> [PROBLEM STATEMENT] Look below for the line with "RUS (233, 15)"; begin the copy there and stop after the line with "Yhteystiedot", keeping the text exact and the pictures out.

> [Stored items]
━━━━━━━━━━
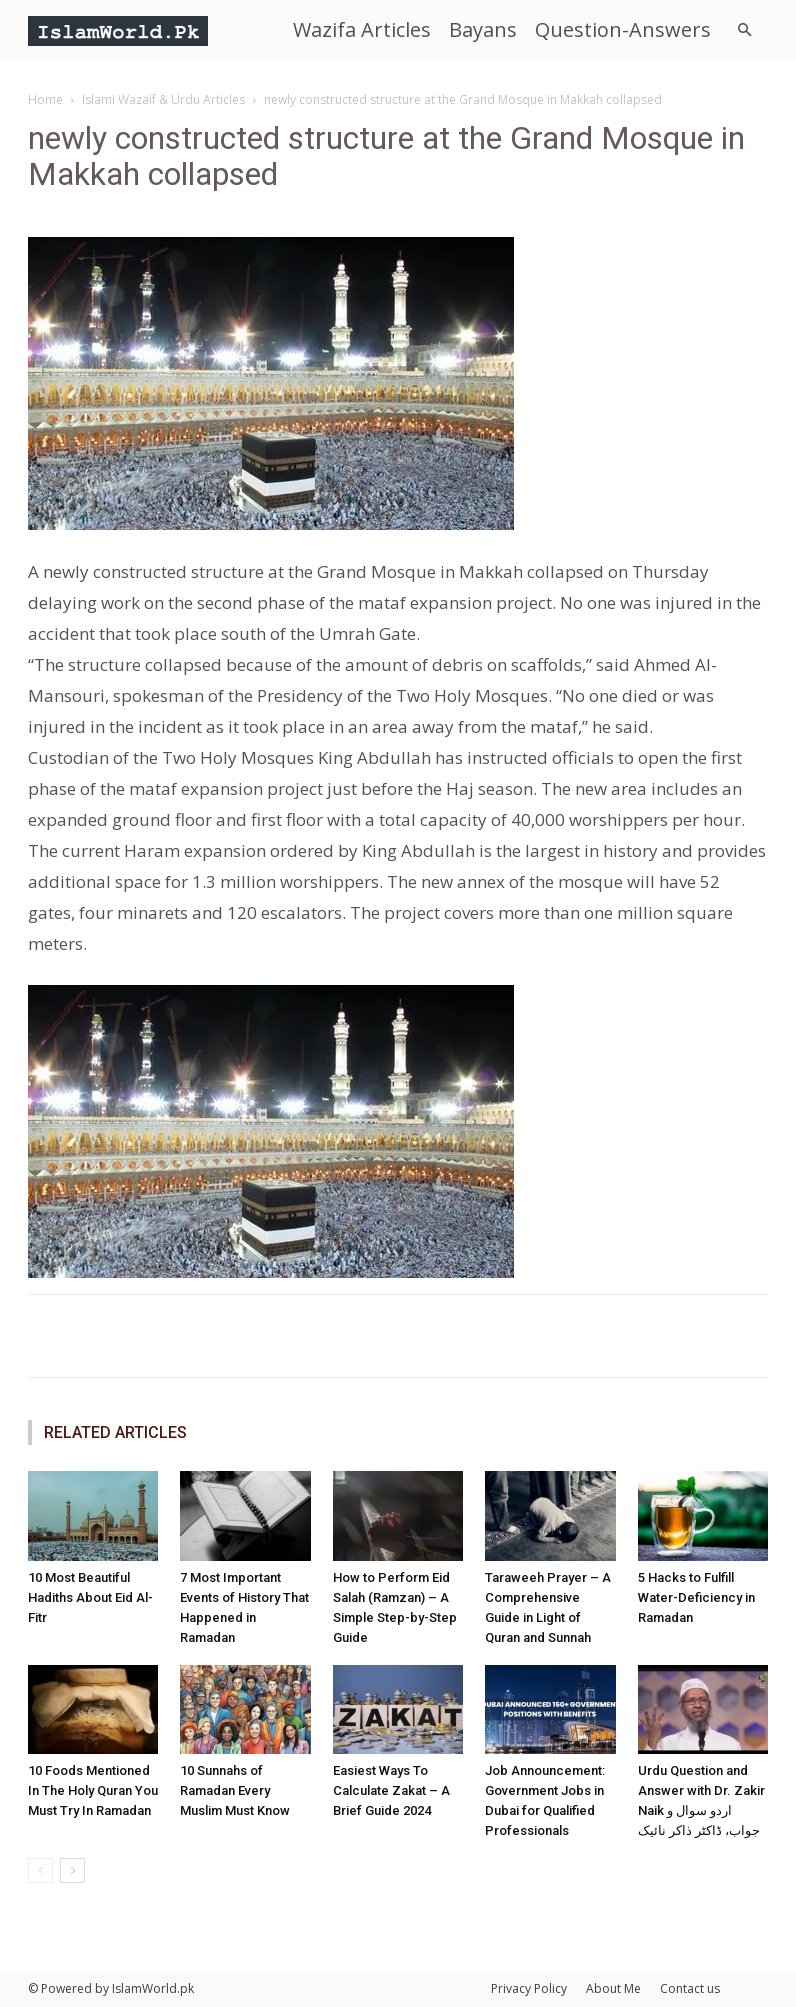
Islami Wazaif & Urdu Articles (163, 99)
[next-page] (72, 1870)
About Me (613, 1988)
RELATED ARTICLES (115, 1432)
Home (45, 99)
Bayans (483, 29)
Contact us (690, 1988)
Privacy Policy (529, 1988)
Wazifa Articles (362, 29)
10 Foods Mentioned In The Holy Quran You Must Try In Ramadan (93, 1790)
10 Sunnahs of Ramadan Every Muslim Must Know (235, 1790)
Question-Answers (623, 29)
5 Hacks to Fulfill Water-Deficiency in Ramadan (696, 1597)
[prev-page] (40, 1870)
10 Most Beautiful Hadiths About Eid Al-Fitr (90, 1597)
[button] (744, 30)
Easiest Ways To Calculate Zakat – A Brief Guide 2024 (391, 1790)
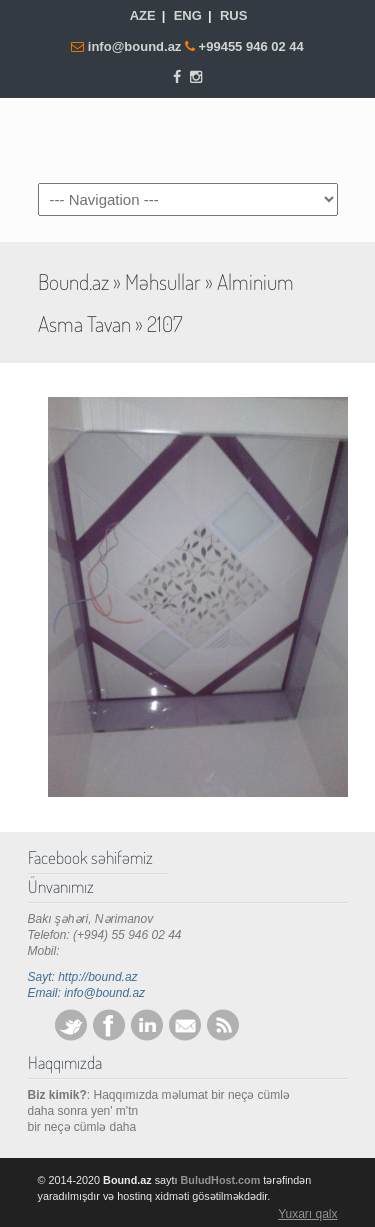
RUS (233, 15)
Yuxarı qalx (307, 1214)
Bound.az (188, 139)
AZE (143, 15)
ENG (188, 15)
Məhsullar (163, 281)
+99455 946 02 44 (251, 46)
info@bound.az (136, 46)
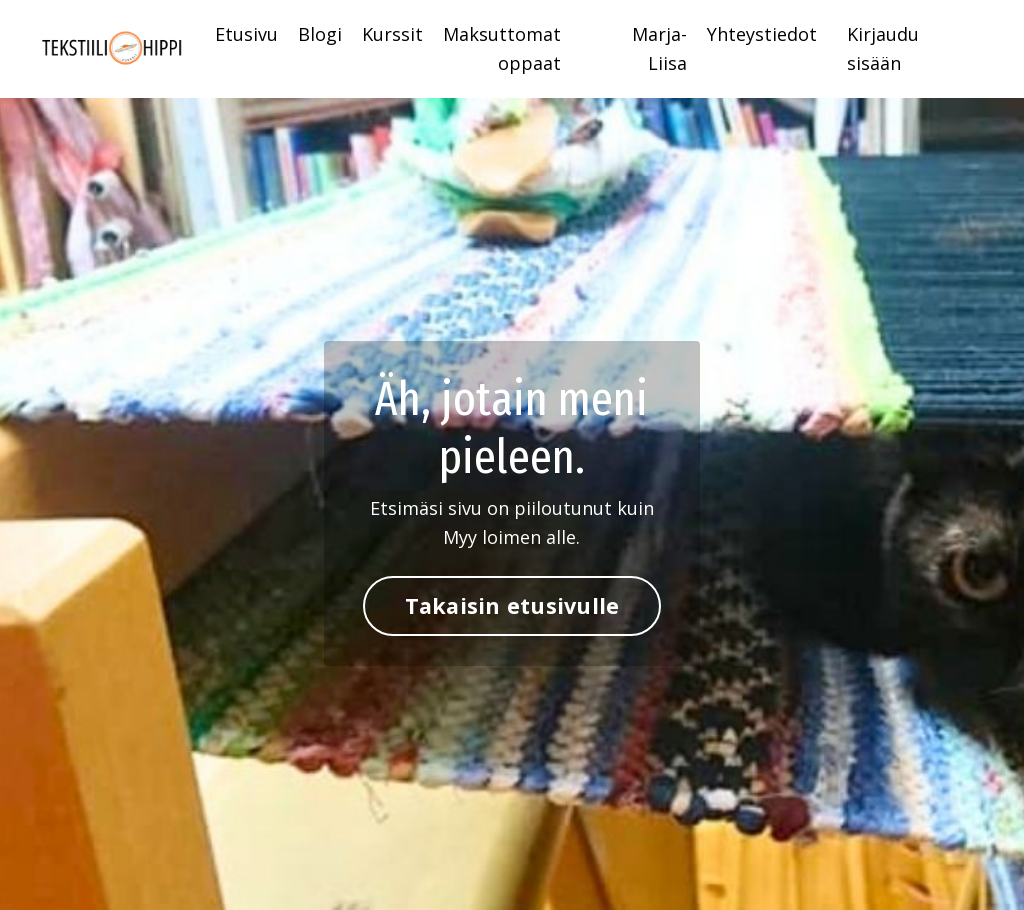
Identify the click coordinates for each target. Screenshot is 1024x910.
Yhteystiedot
━━━━━━━━━━
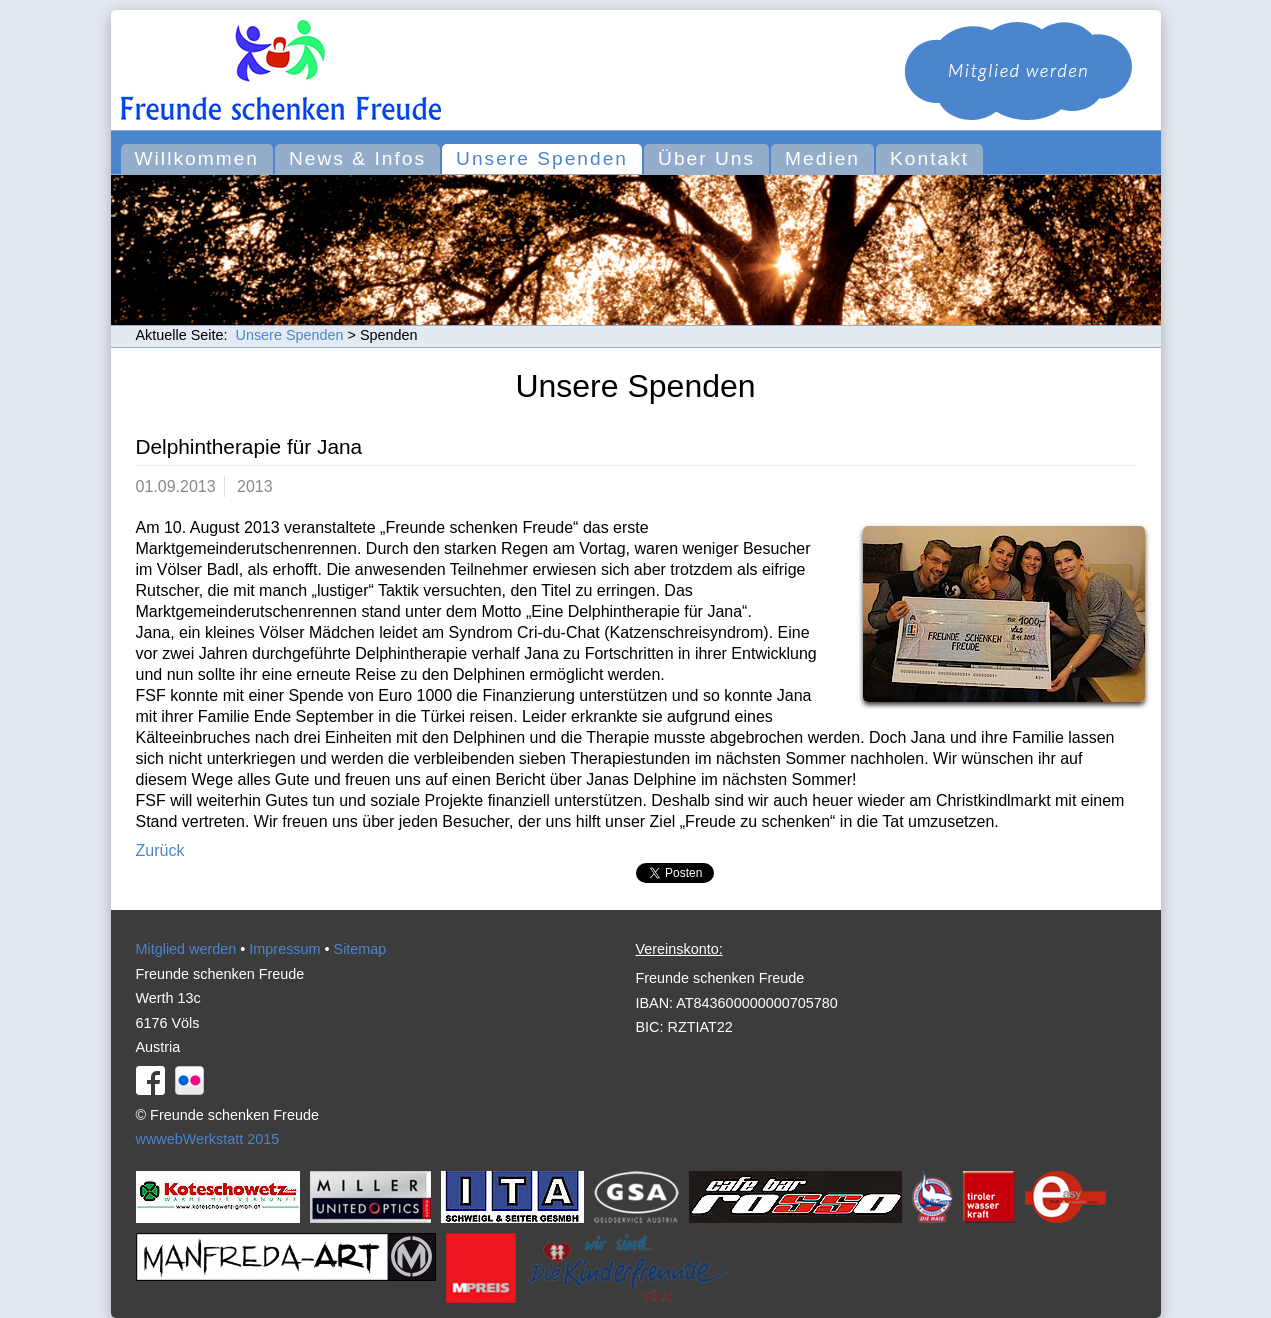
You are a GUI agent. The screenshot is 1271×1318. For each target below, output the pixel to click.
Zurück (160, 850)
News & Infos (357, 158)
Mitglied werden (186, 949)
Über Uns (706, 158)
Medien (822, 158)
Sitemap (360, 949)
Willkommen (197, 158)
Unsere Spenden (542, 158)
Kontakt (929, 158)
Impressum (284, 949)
━━━━━━━━━━
> [COMPLETED TASK]
RUS (233, 15)
Yuxarı qalx (307, 1214)
Bound.az (188, 139)
AZE (143, 15)
ENG (188, 15)
Məhsullar (163, 281)
+99455 946 02 44 (251, 46)
info@bound.az (136, 46)
Identify the click coordinates for each target. Screenshot is 1024x910.
Yhteystiedot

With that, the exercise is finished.